Codecademy's courses on Web Fundamentals, JavaScript, and jQuery look good.

WordPress' backend is coded with PHP and a MySQL database. PHP Tutorial for Beginners, Object Oriented PHP for Beginners, 30+ PHP Best Practices for Beginners.
posted by kirkaracha at 7:23 AM on August 12, 2012 [1 favorite]


Thanks for the answers so far. I would still love to see something like a manual for designing with usability in mind. Is there such a thing out there?

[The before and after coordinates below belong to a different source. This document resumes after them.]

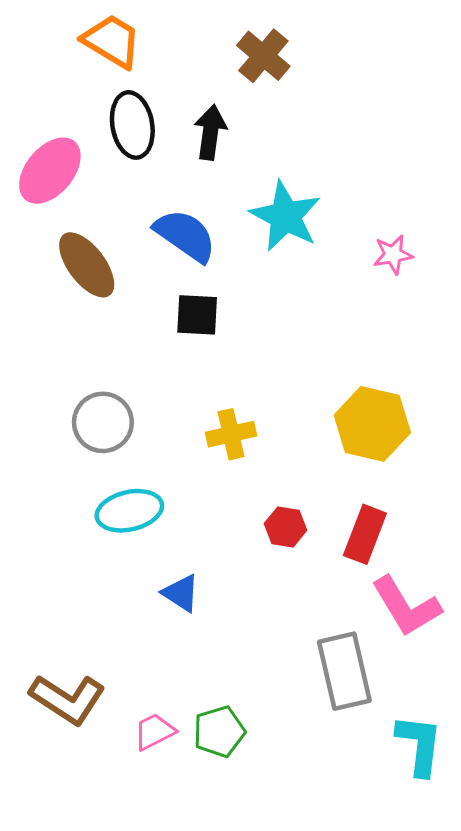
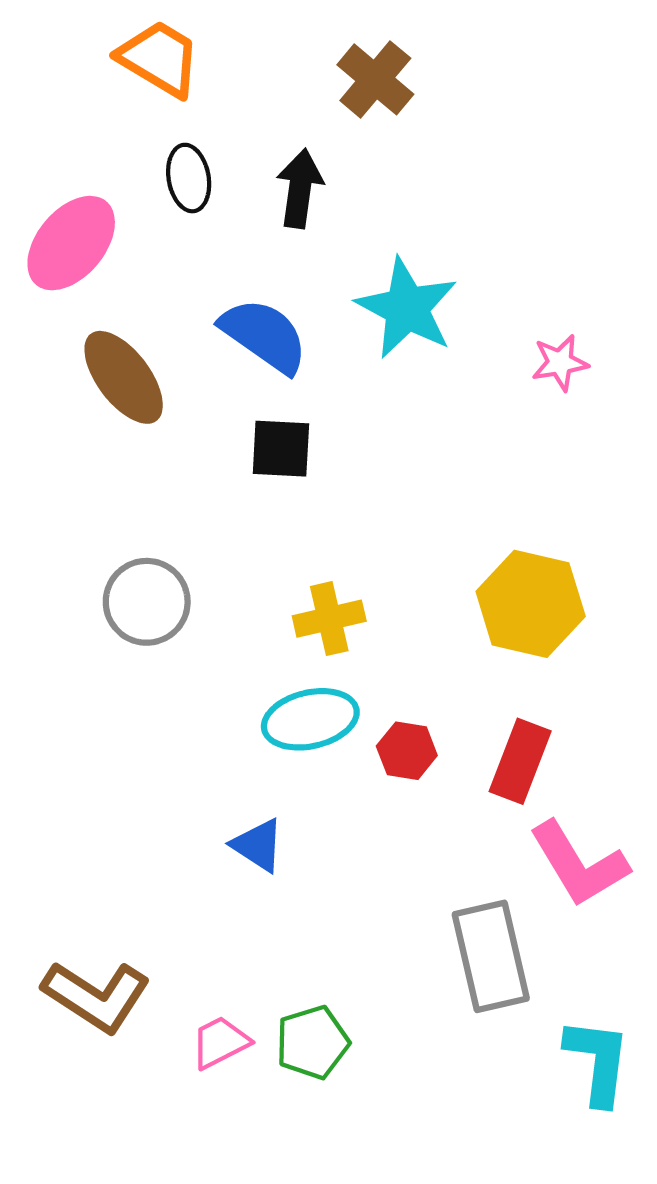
black ellipse: (132, 125) -> (189, 178), size x0.7
cyan ellipse: (129, 511) -> (310, 719), moved

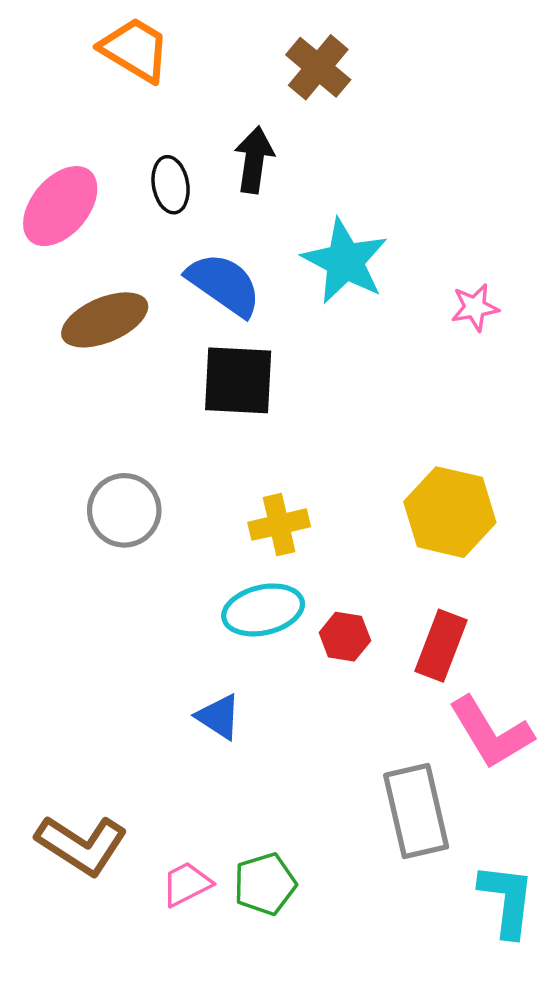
black ellipse: (189, 178) -> (171, 185), moved
brown ellipse: (124, 377) -> (105, 320), turned -76
black square: (281, 449) -> (238, 380), size x1.4

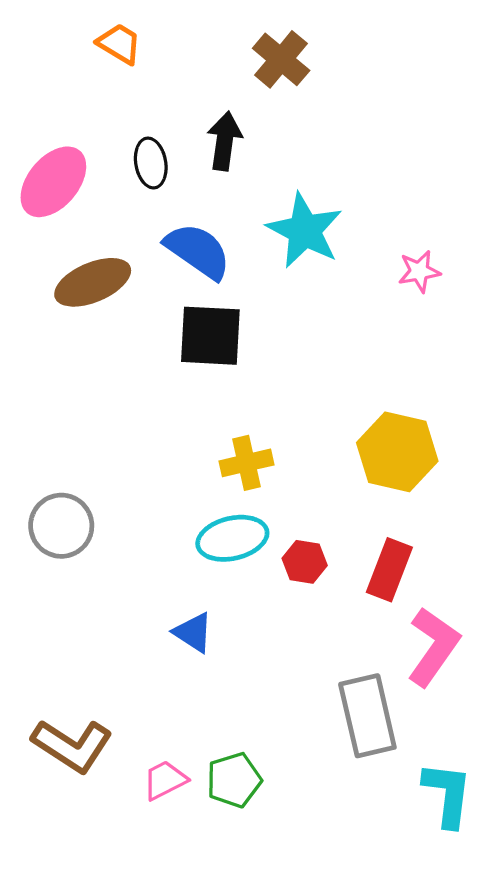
orange trapezoid: (135, 49) -> (119, 44), size x0.7
gray circle: (124, 510) -> (61, 526), moved
pink L-shape: (491, 733) -> (433, 647), turned -114

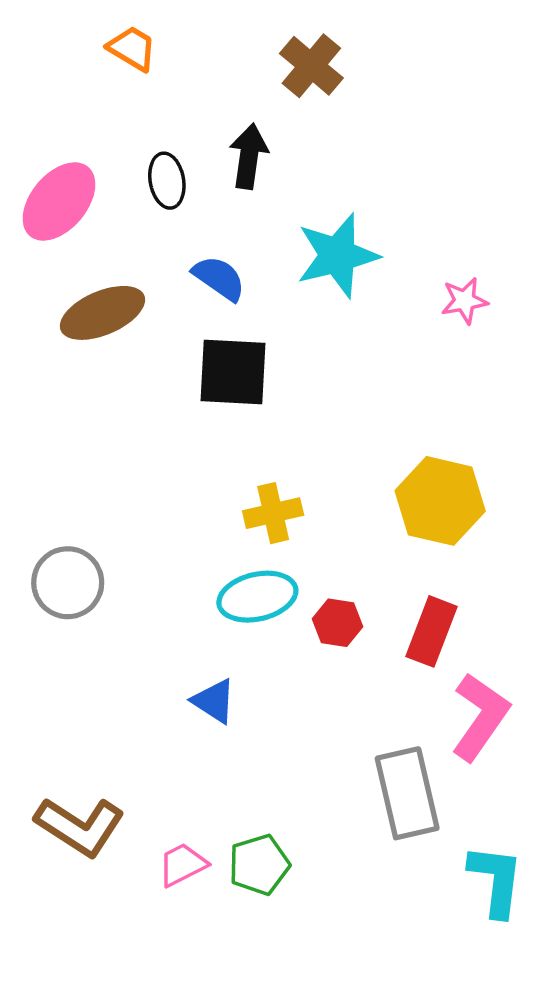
cyan star: (305, 231) -> (337, 255), turned 30
blue semicircle: (198, 251) -> (219, 278), size x0.7

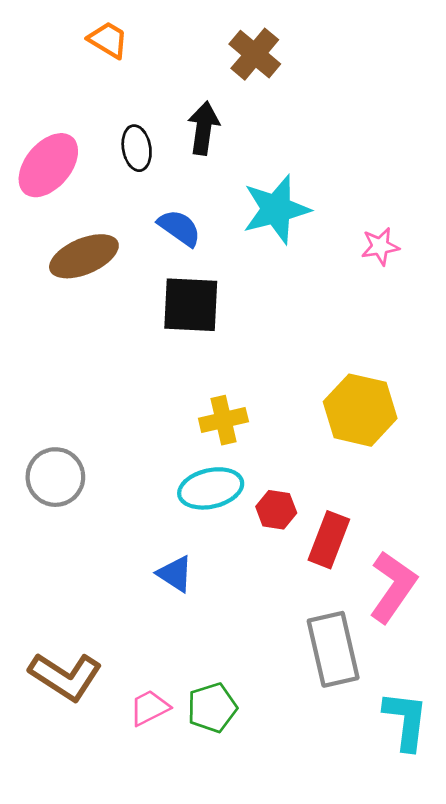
red rectangle: (431, 631) -> (329, 540), moved

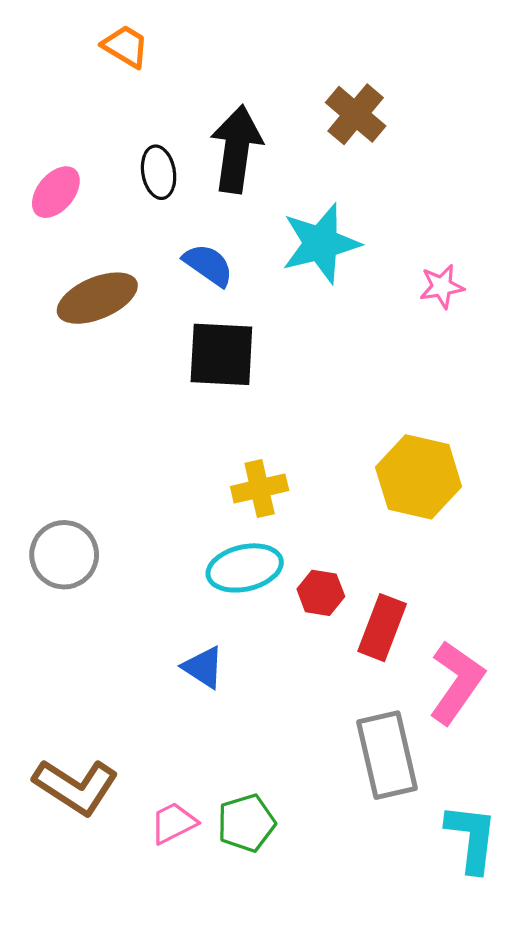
brown cross: (255, 54) -> (356, 114), moved
black arrow: (204, 128) -> (236, 149), size x1.4
pink ellipse: (48, 165) -> (56, 192), size x0.7

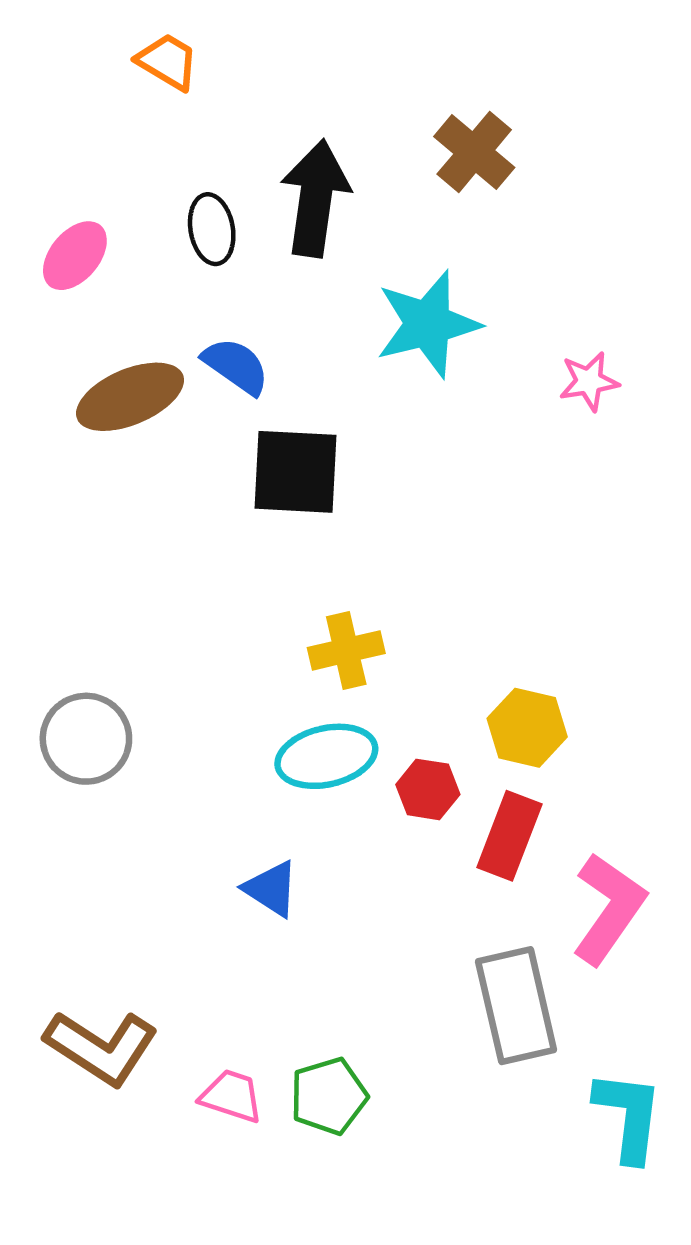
blue semicircle: (208, 265) -> (236, 366), moved
yellow hexagon: (419, 477) -> (527, 728), moved, size x0.7
pink trapezoid: (173, 823) -> (232, 1096), turned 45

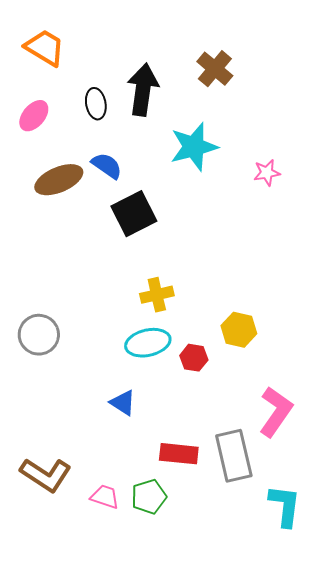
orange trapezoid: (168, 61) -> (45, 48), moved, size x1.4
black square: (295, 472) -> (134, 214), turned -30
red rectangle: (509, 836) -> (179, 454), moved, turned 75

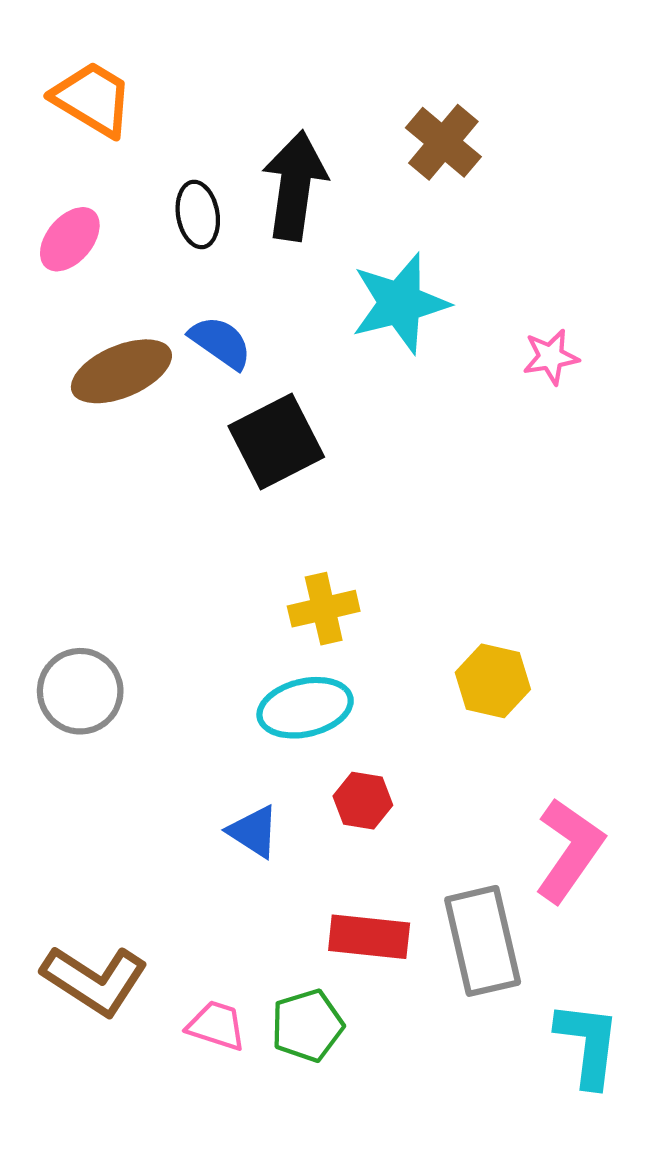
red hexagon: (194, 358) -> (363, 801), moved

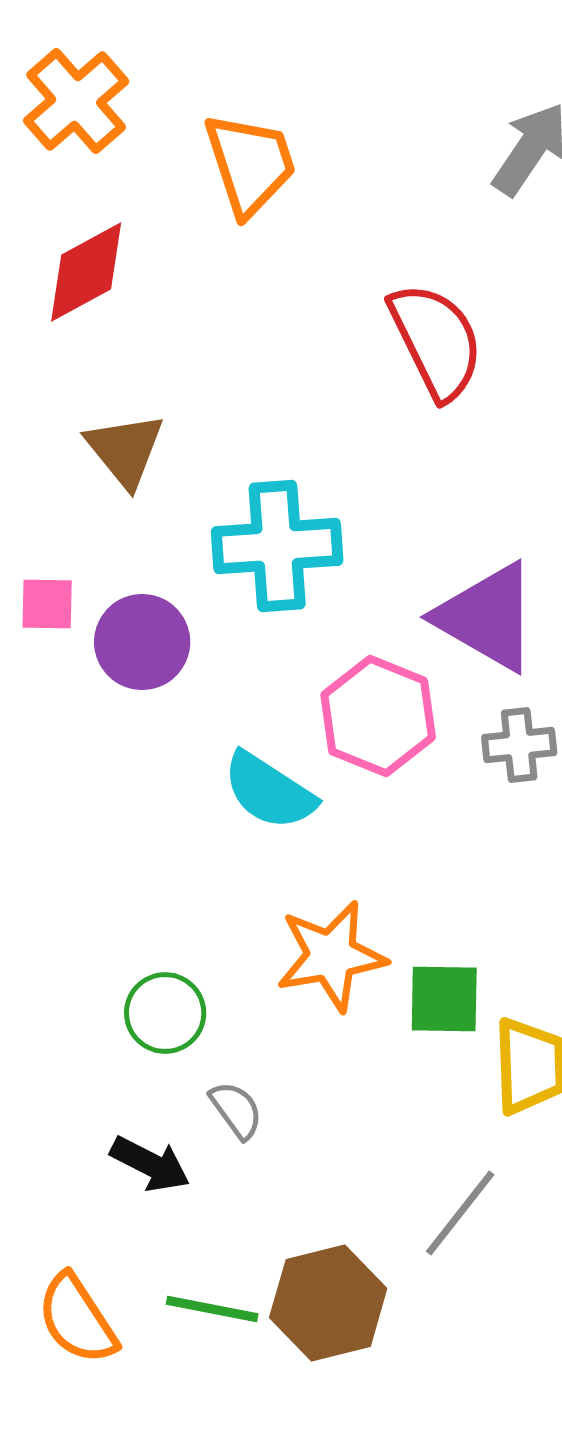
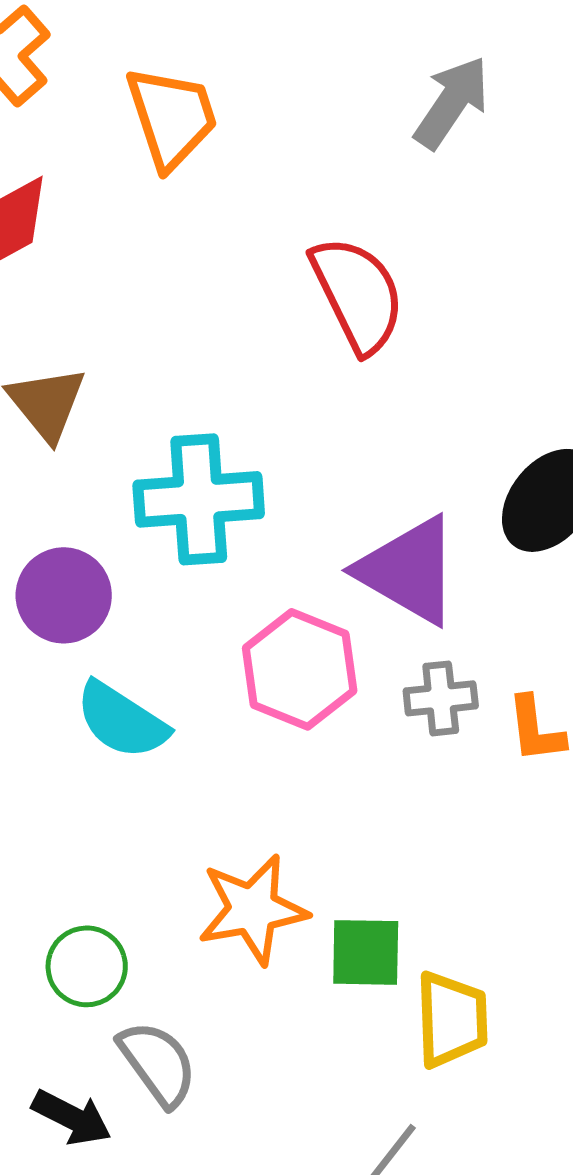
cyan semicircle: (269, 791) -> (122, 720), moved
gray semicircle: (236, 1110) -> (158, 1063), size x1.5

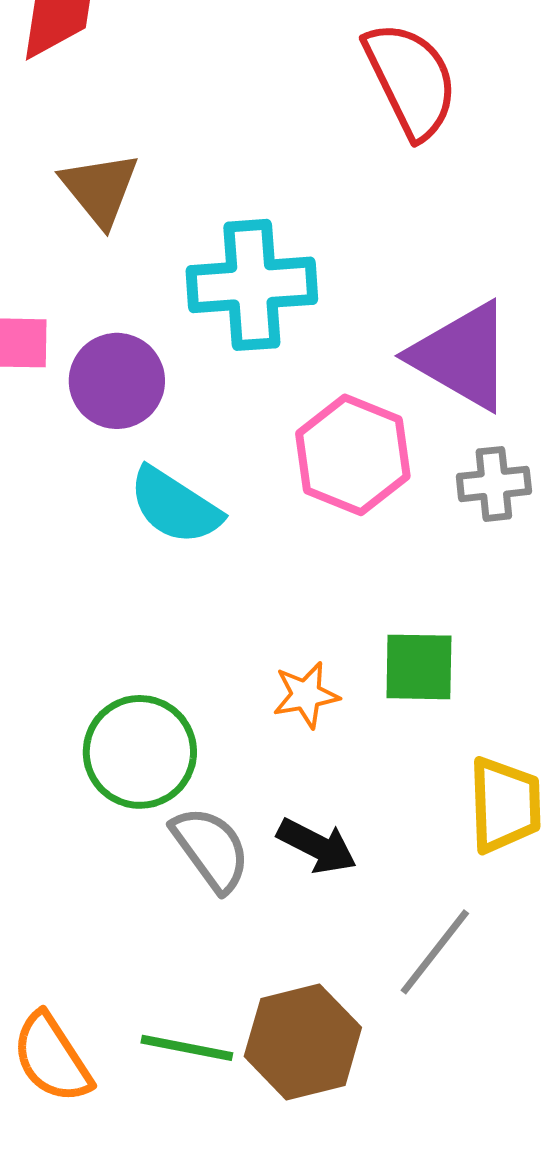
orange star: (253, 909) -> (306, 695), size x0.6
green square: (366, 952) -> (419, 667), moved
green circle: (87, 966) -> (140, 752), size x1.4
black arrow: (72, 1117) -> (317, 846), moved

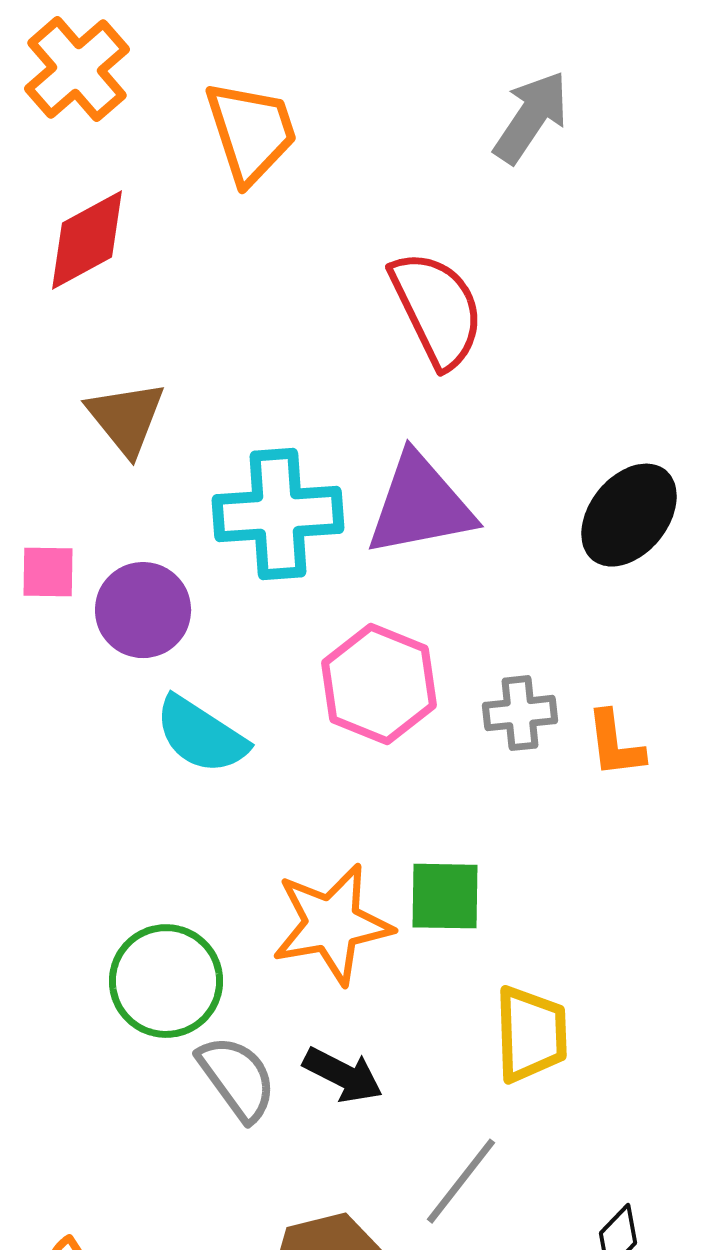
purple triangle: (462, 356) -> (420, 505), moved, turned -41
orange star: (306, 695) -> (332, 924), size x1.8

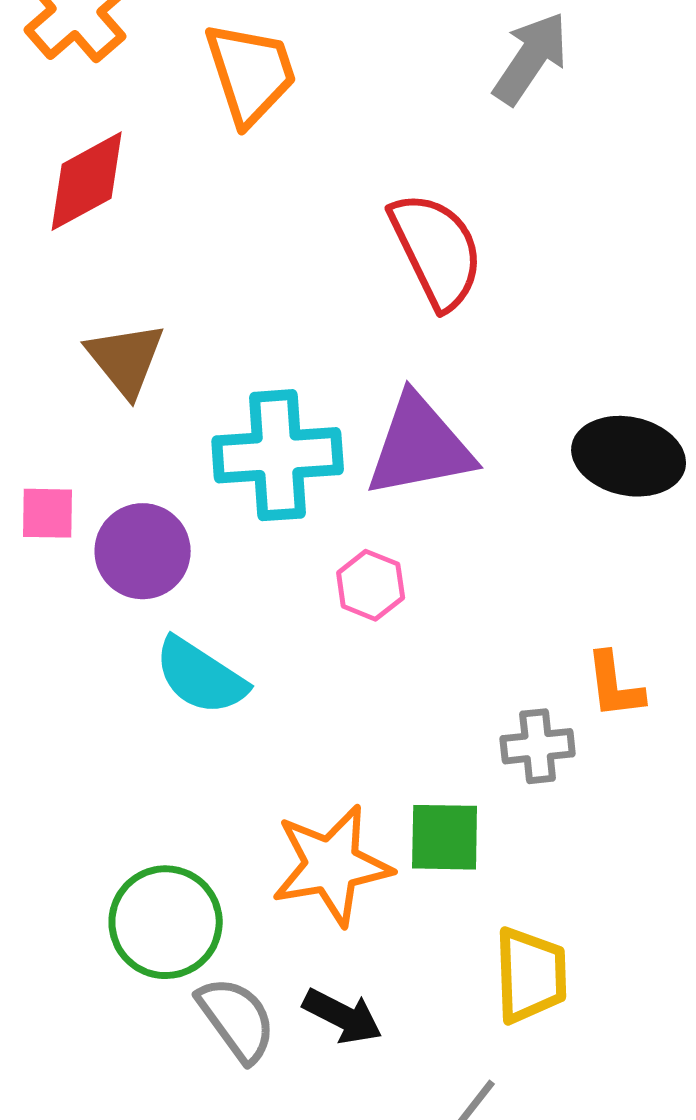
black ellipse: (629, 515) -> (629, 456), turned 63
pink hexagon: (379, 684) -> (371, 585), moved, size x0.6
gray cross: (520, 713) -> (538, 746), moved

And can anyone recommend a good, comprehensive tutorial that will teach me how to create beautiful, usable WordPress templates?
posted by danceswithlight at 7:33 AM on August 12, 2012


For a foundation in CSS I strongly recommend Andy Budd's CSS Mastery.
posted by juiceCake at 8:26 AM on August 12, 2012


You might find A Book Apart helpful!
posted by colorproof at 12:50 PM on August 12, 2012


Wptuts+ (by the same people that do Nettuts+) is all about WordPress; WordPress Theme Development Training Wheels: Day One
posted by kirkaracha at 4:23 PM on August 12, 2012


I would still love to see something like a manual for designing with usability in mind.

I think recently usability plays a major role in most of the resources already mentioned. A lot more-so than in the table-based and Flash era of the web anyways. But now, usability is often geared toward mobile devices (less hover effects, bigger buttons for fingers, etc).